Bugünlerde cezaevlerindeki tutsakları açlık grevinde olduğu için yine sokaklara dökülmüş olan ETA ve “Birleşik Sol”u diğer Bask milliyetçilerinden ayıran bizim sandığımız gibi ETA’nın bağımsızlık, diğerlerinin de özerklik yanlısı olmaları değildir. Elbette Bask milliyetçileri zaman zaman özerklik taleplerini öne çıkarmışlardır ama Bask milliyetçiliğinin ideolojik temeli hep “ kendi toprakları üzerinde kendi kendini yöneten bir halk olmak” tır. Sağcısı da solcusu da, radikali de ılımlısı da bu temeli ve hedefi en azından teorik olarak sahiplenir. Çünkü bu, Bask olmanın tanımıdır. 

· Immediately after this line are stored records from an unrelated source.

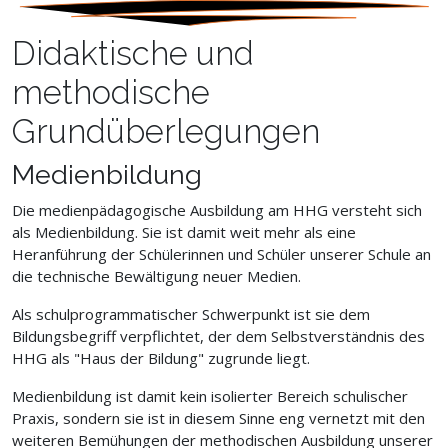
Didaktische und
methodische
Grundüberlegungen
Medienbildung
Die medienpädagogische Ausbildung am HHG versteht sich
als Medienbildung. Sie ist damit weit mehr als eine
Heranführung der Schülerinnen und Schüler unserer Schule an
die technische Bewältigung neuer Medien.
Als schulprogrammatischer Schwerpunkt ist sie dem
Bildungsbegriff verpflichtet, der dem Selbstverständnis des
HHG als "Haus der Bildung" zugrunde liegt.
Medienbildung ist damit kein isolierter Bereich schulischer
Praxis, sondern sie ist in diesem Sinne eng vernetzt mit den
weiteren Bemühungen der methodischen Ausbildung unserer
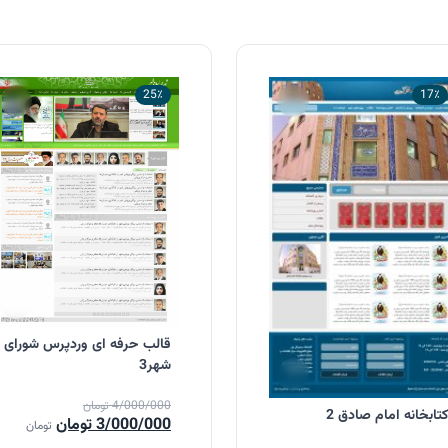
25٪
17٪
قالب حرفه ای وردپرس شورای
شهر3
4/000/000
تومان
کتابخانه امام صادق 2
قیمت
قیمت
3/000/000
تومان
تومان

Peki ETA ne istedi veya ne istiyor? Uzun uzun ETA’nın tarihini anlatmak istemiyorum. ETA kısaca, Franko faşizmine; Bask kimliğine ve kültürüne yönelik baskılara, yasaklamalara, teröre ve bunun karşısında dik duramayan PNV’ye karşı Bask Halkının radikal bir yanıtıdır. Yanlışlarıyla, doğrularıyla… Franko döneminde binlerce Basklı öldürülmüş, hapse atılmıştı. Bask’a ait ne varsa yasaktı. Bask dili kaybolmak üzereydi. Yalnızca Bask dilini bilen tek bir Basklı kalmamıştı. Herkes evinde dahi İspanyolca konuşuyordu. Bask halkının temsilcisiveya önderi konumundaki PNV kendine güvenini yitirmiş, cinayetlere dahi tepki gösteremez olmuş ve “İspanya devrimci demokratlarıyla birlikte olursa olur, yoksa mümkün değil” noktasına gelmişti. Bask kimliğiyle hiçbir yasal mücadele araçları kalmamıştı. Ne yapacaklardı, oturup yok olmayı mı bekleseydiler?

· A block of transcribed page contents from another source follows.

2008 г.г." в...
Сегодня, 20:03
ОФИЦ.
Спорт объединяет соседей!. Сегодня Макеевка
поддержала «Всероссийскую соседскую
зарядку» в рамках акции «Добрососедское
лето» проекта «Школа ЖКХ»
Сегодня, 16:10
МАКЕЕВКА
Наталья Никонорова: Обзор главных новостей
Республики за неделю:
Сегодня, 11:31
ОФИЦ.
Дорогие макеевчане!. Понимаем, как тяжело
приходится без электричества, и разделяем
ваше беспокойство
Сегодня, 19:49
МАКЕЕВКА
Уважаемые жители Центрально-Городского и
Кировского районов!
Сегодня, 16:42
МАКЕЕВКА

Bask halkının bugün hala “yanlış da yapsalar onlar bizim çocuklarımız, bizim gençlerimiz” diyerek sahiplendikleri ETA taraftarları ilk yıllarında kendilerini “Hareket” diye tanımlamışlardı. Dile vurgu yapıyor, “dil ulusal inşanın en önemli anahtarıdır. Bask dili yaşadıkça ülkesi de yaşar” diyorlardı. Ama dile yaptıkları bu vurgu bizimkinden farklıdır. Hedefleri Bask dilini kurumlaştırmak ve yasalarla korumaktı; yani Bask dili Bask ülkesine egemen olmalıydı. 

Birinci Kongresi’ni 1962 Mayıs’ında Kuzey Bask’ta (Fransa sınırları içerisinde kalan parçası) gerçekleştirdi. İdeolojik formasyonun temellerinin atıldığı bu kongrede Bask ülkesininin bağımsızlığı, Avrupa Federalizmi, insan hakları konuları netleştirildi. Militarizm kınanıp ırkçılık reddedildi ve Euskara (Bask Dili) “yegâne ulusal dil” ilan edildi.

Yayın ve propaganda faaliyetleri ile geçen ilk on yılın sonunda, 1968 yılına gelindiğinde ETA ciddi bir güce erişmiş ve kitle desteği yaratmıştı. Bask dilinde trafik levhalarına izin mi verilmiyordu, kendileri yazdılar bunları. Gazete çıkaramıyorlar mıydı, duvar gazeteleri çıkardılar. Yazılamalar yaptılar. Pankartlar astılar. Evlerinde İspanyol gibi yaşayan çocuklar sokaklarda oynarken Bask olduklarını öğrendiler. Bugün bile Bask ülkesinin her köşesinde duvarlar Bask halkının iradesini yansıtan yazılarla, afişlerle kaplıdır.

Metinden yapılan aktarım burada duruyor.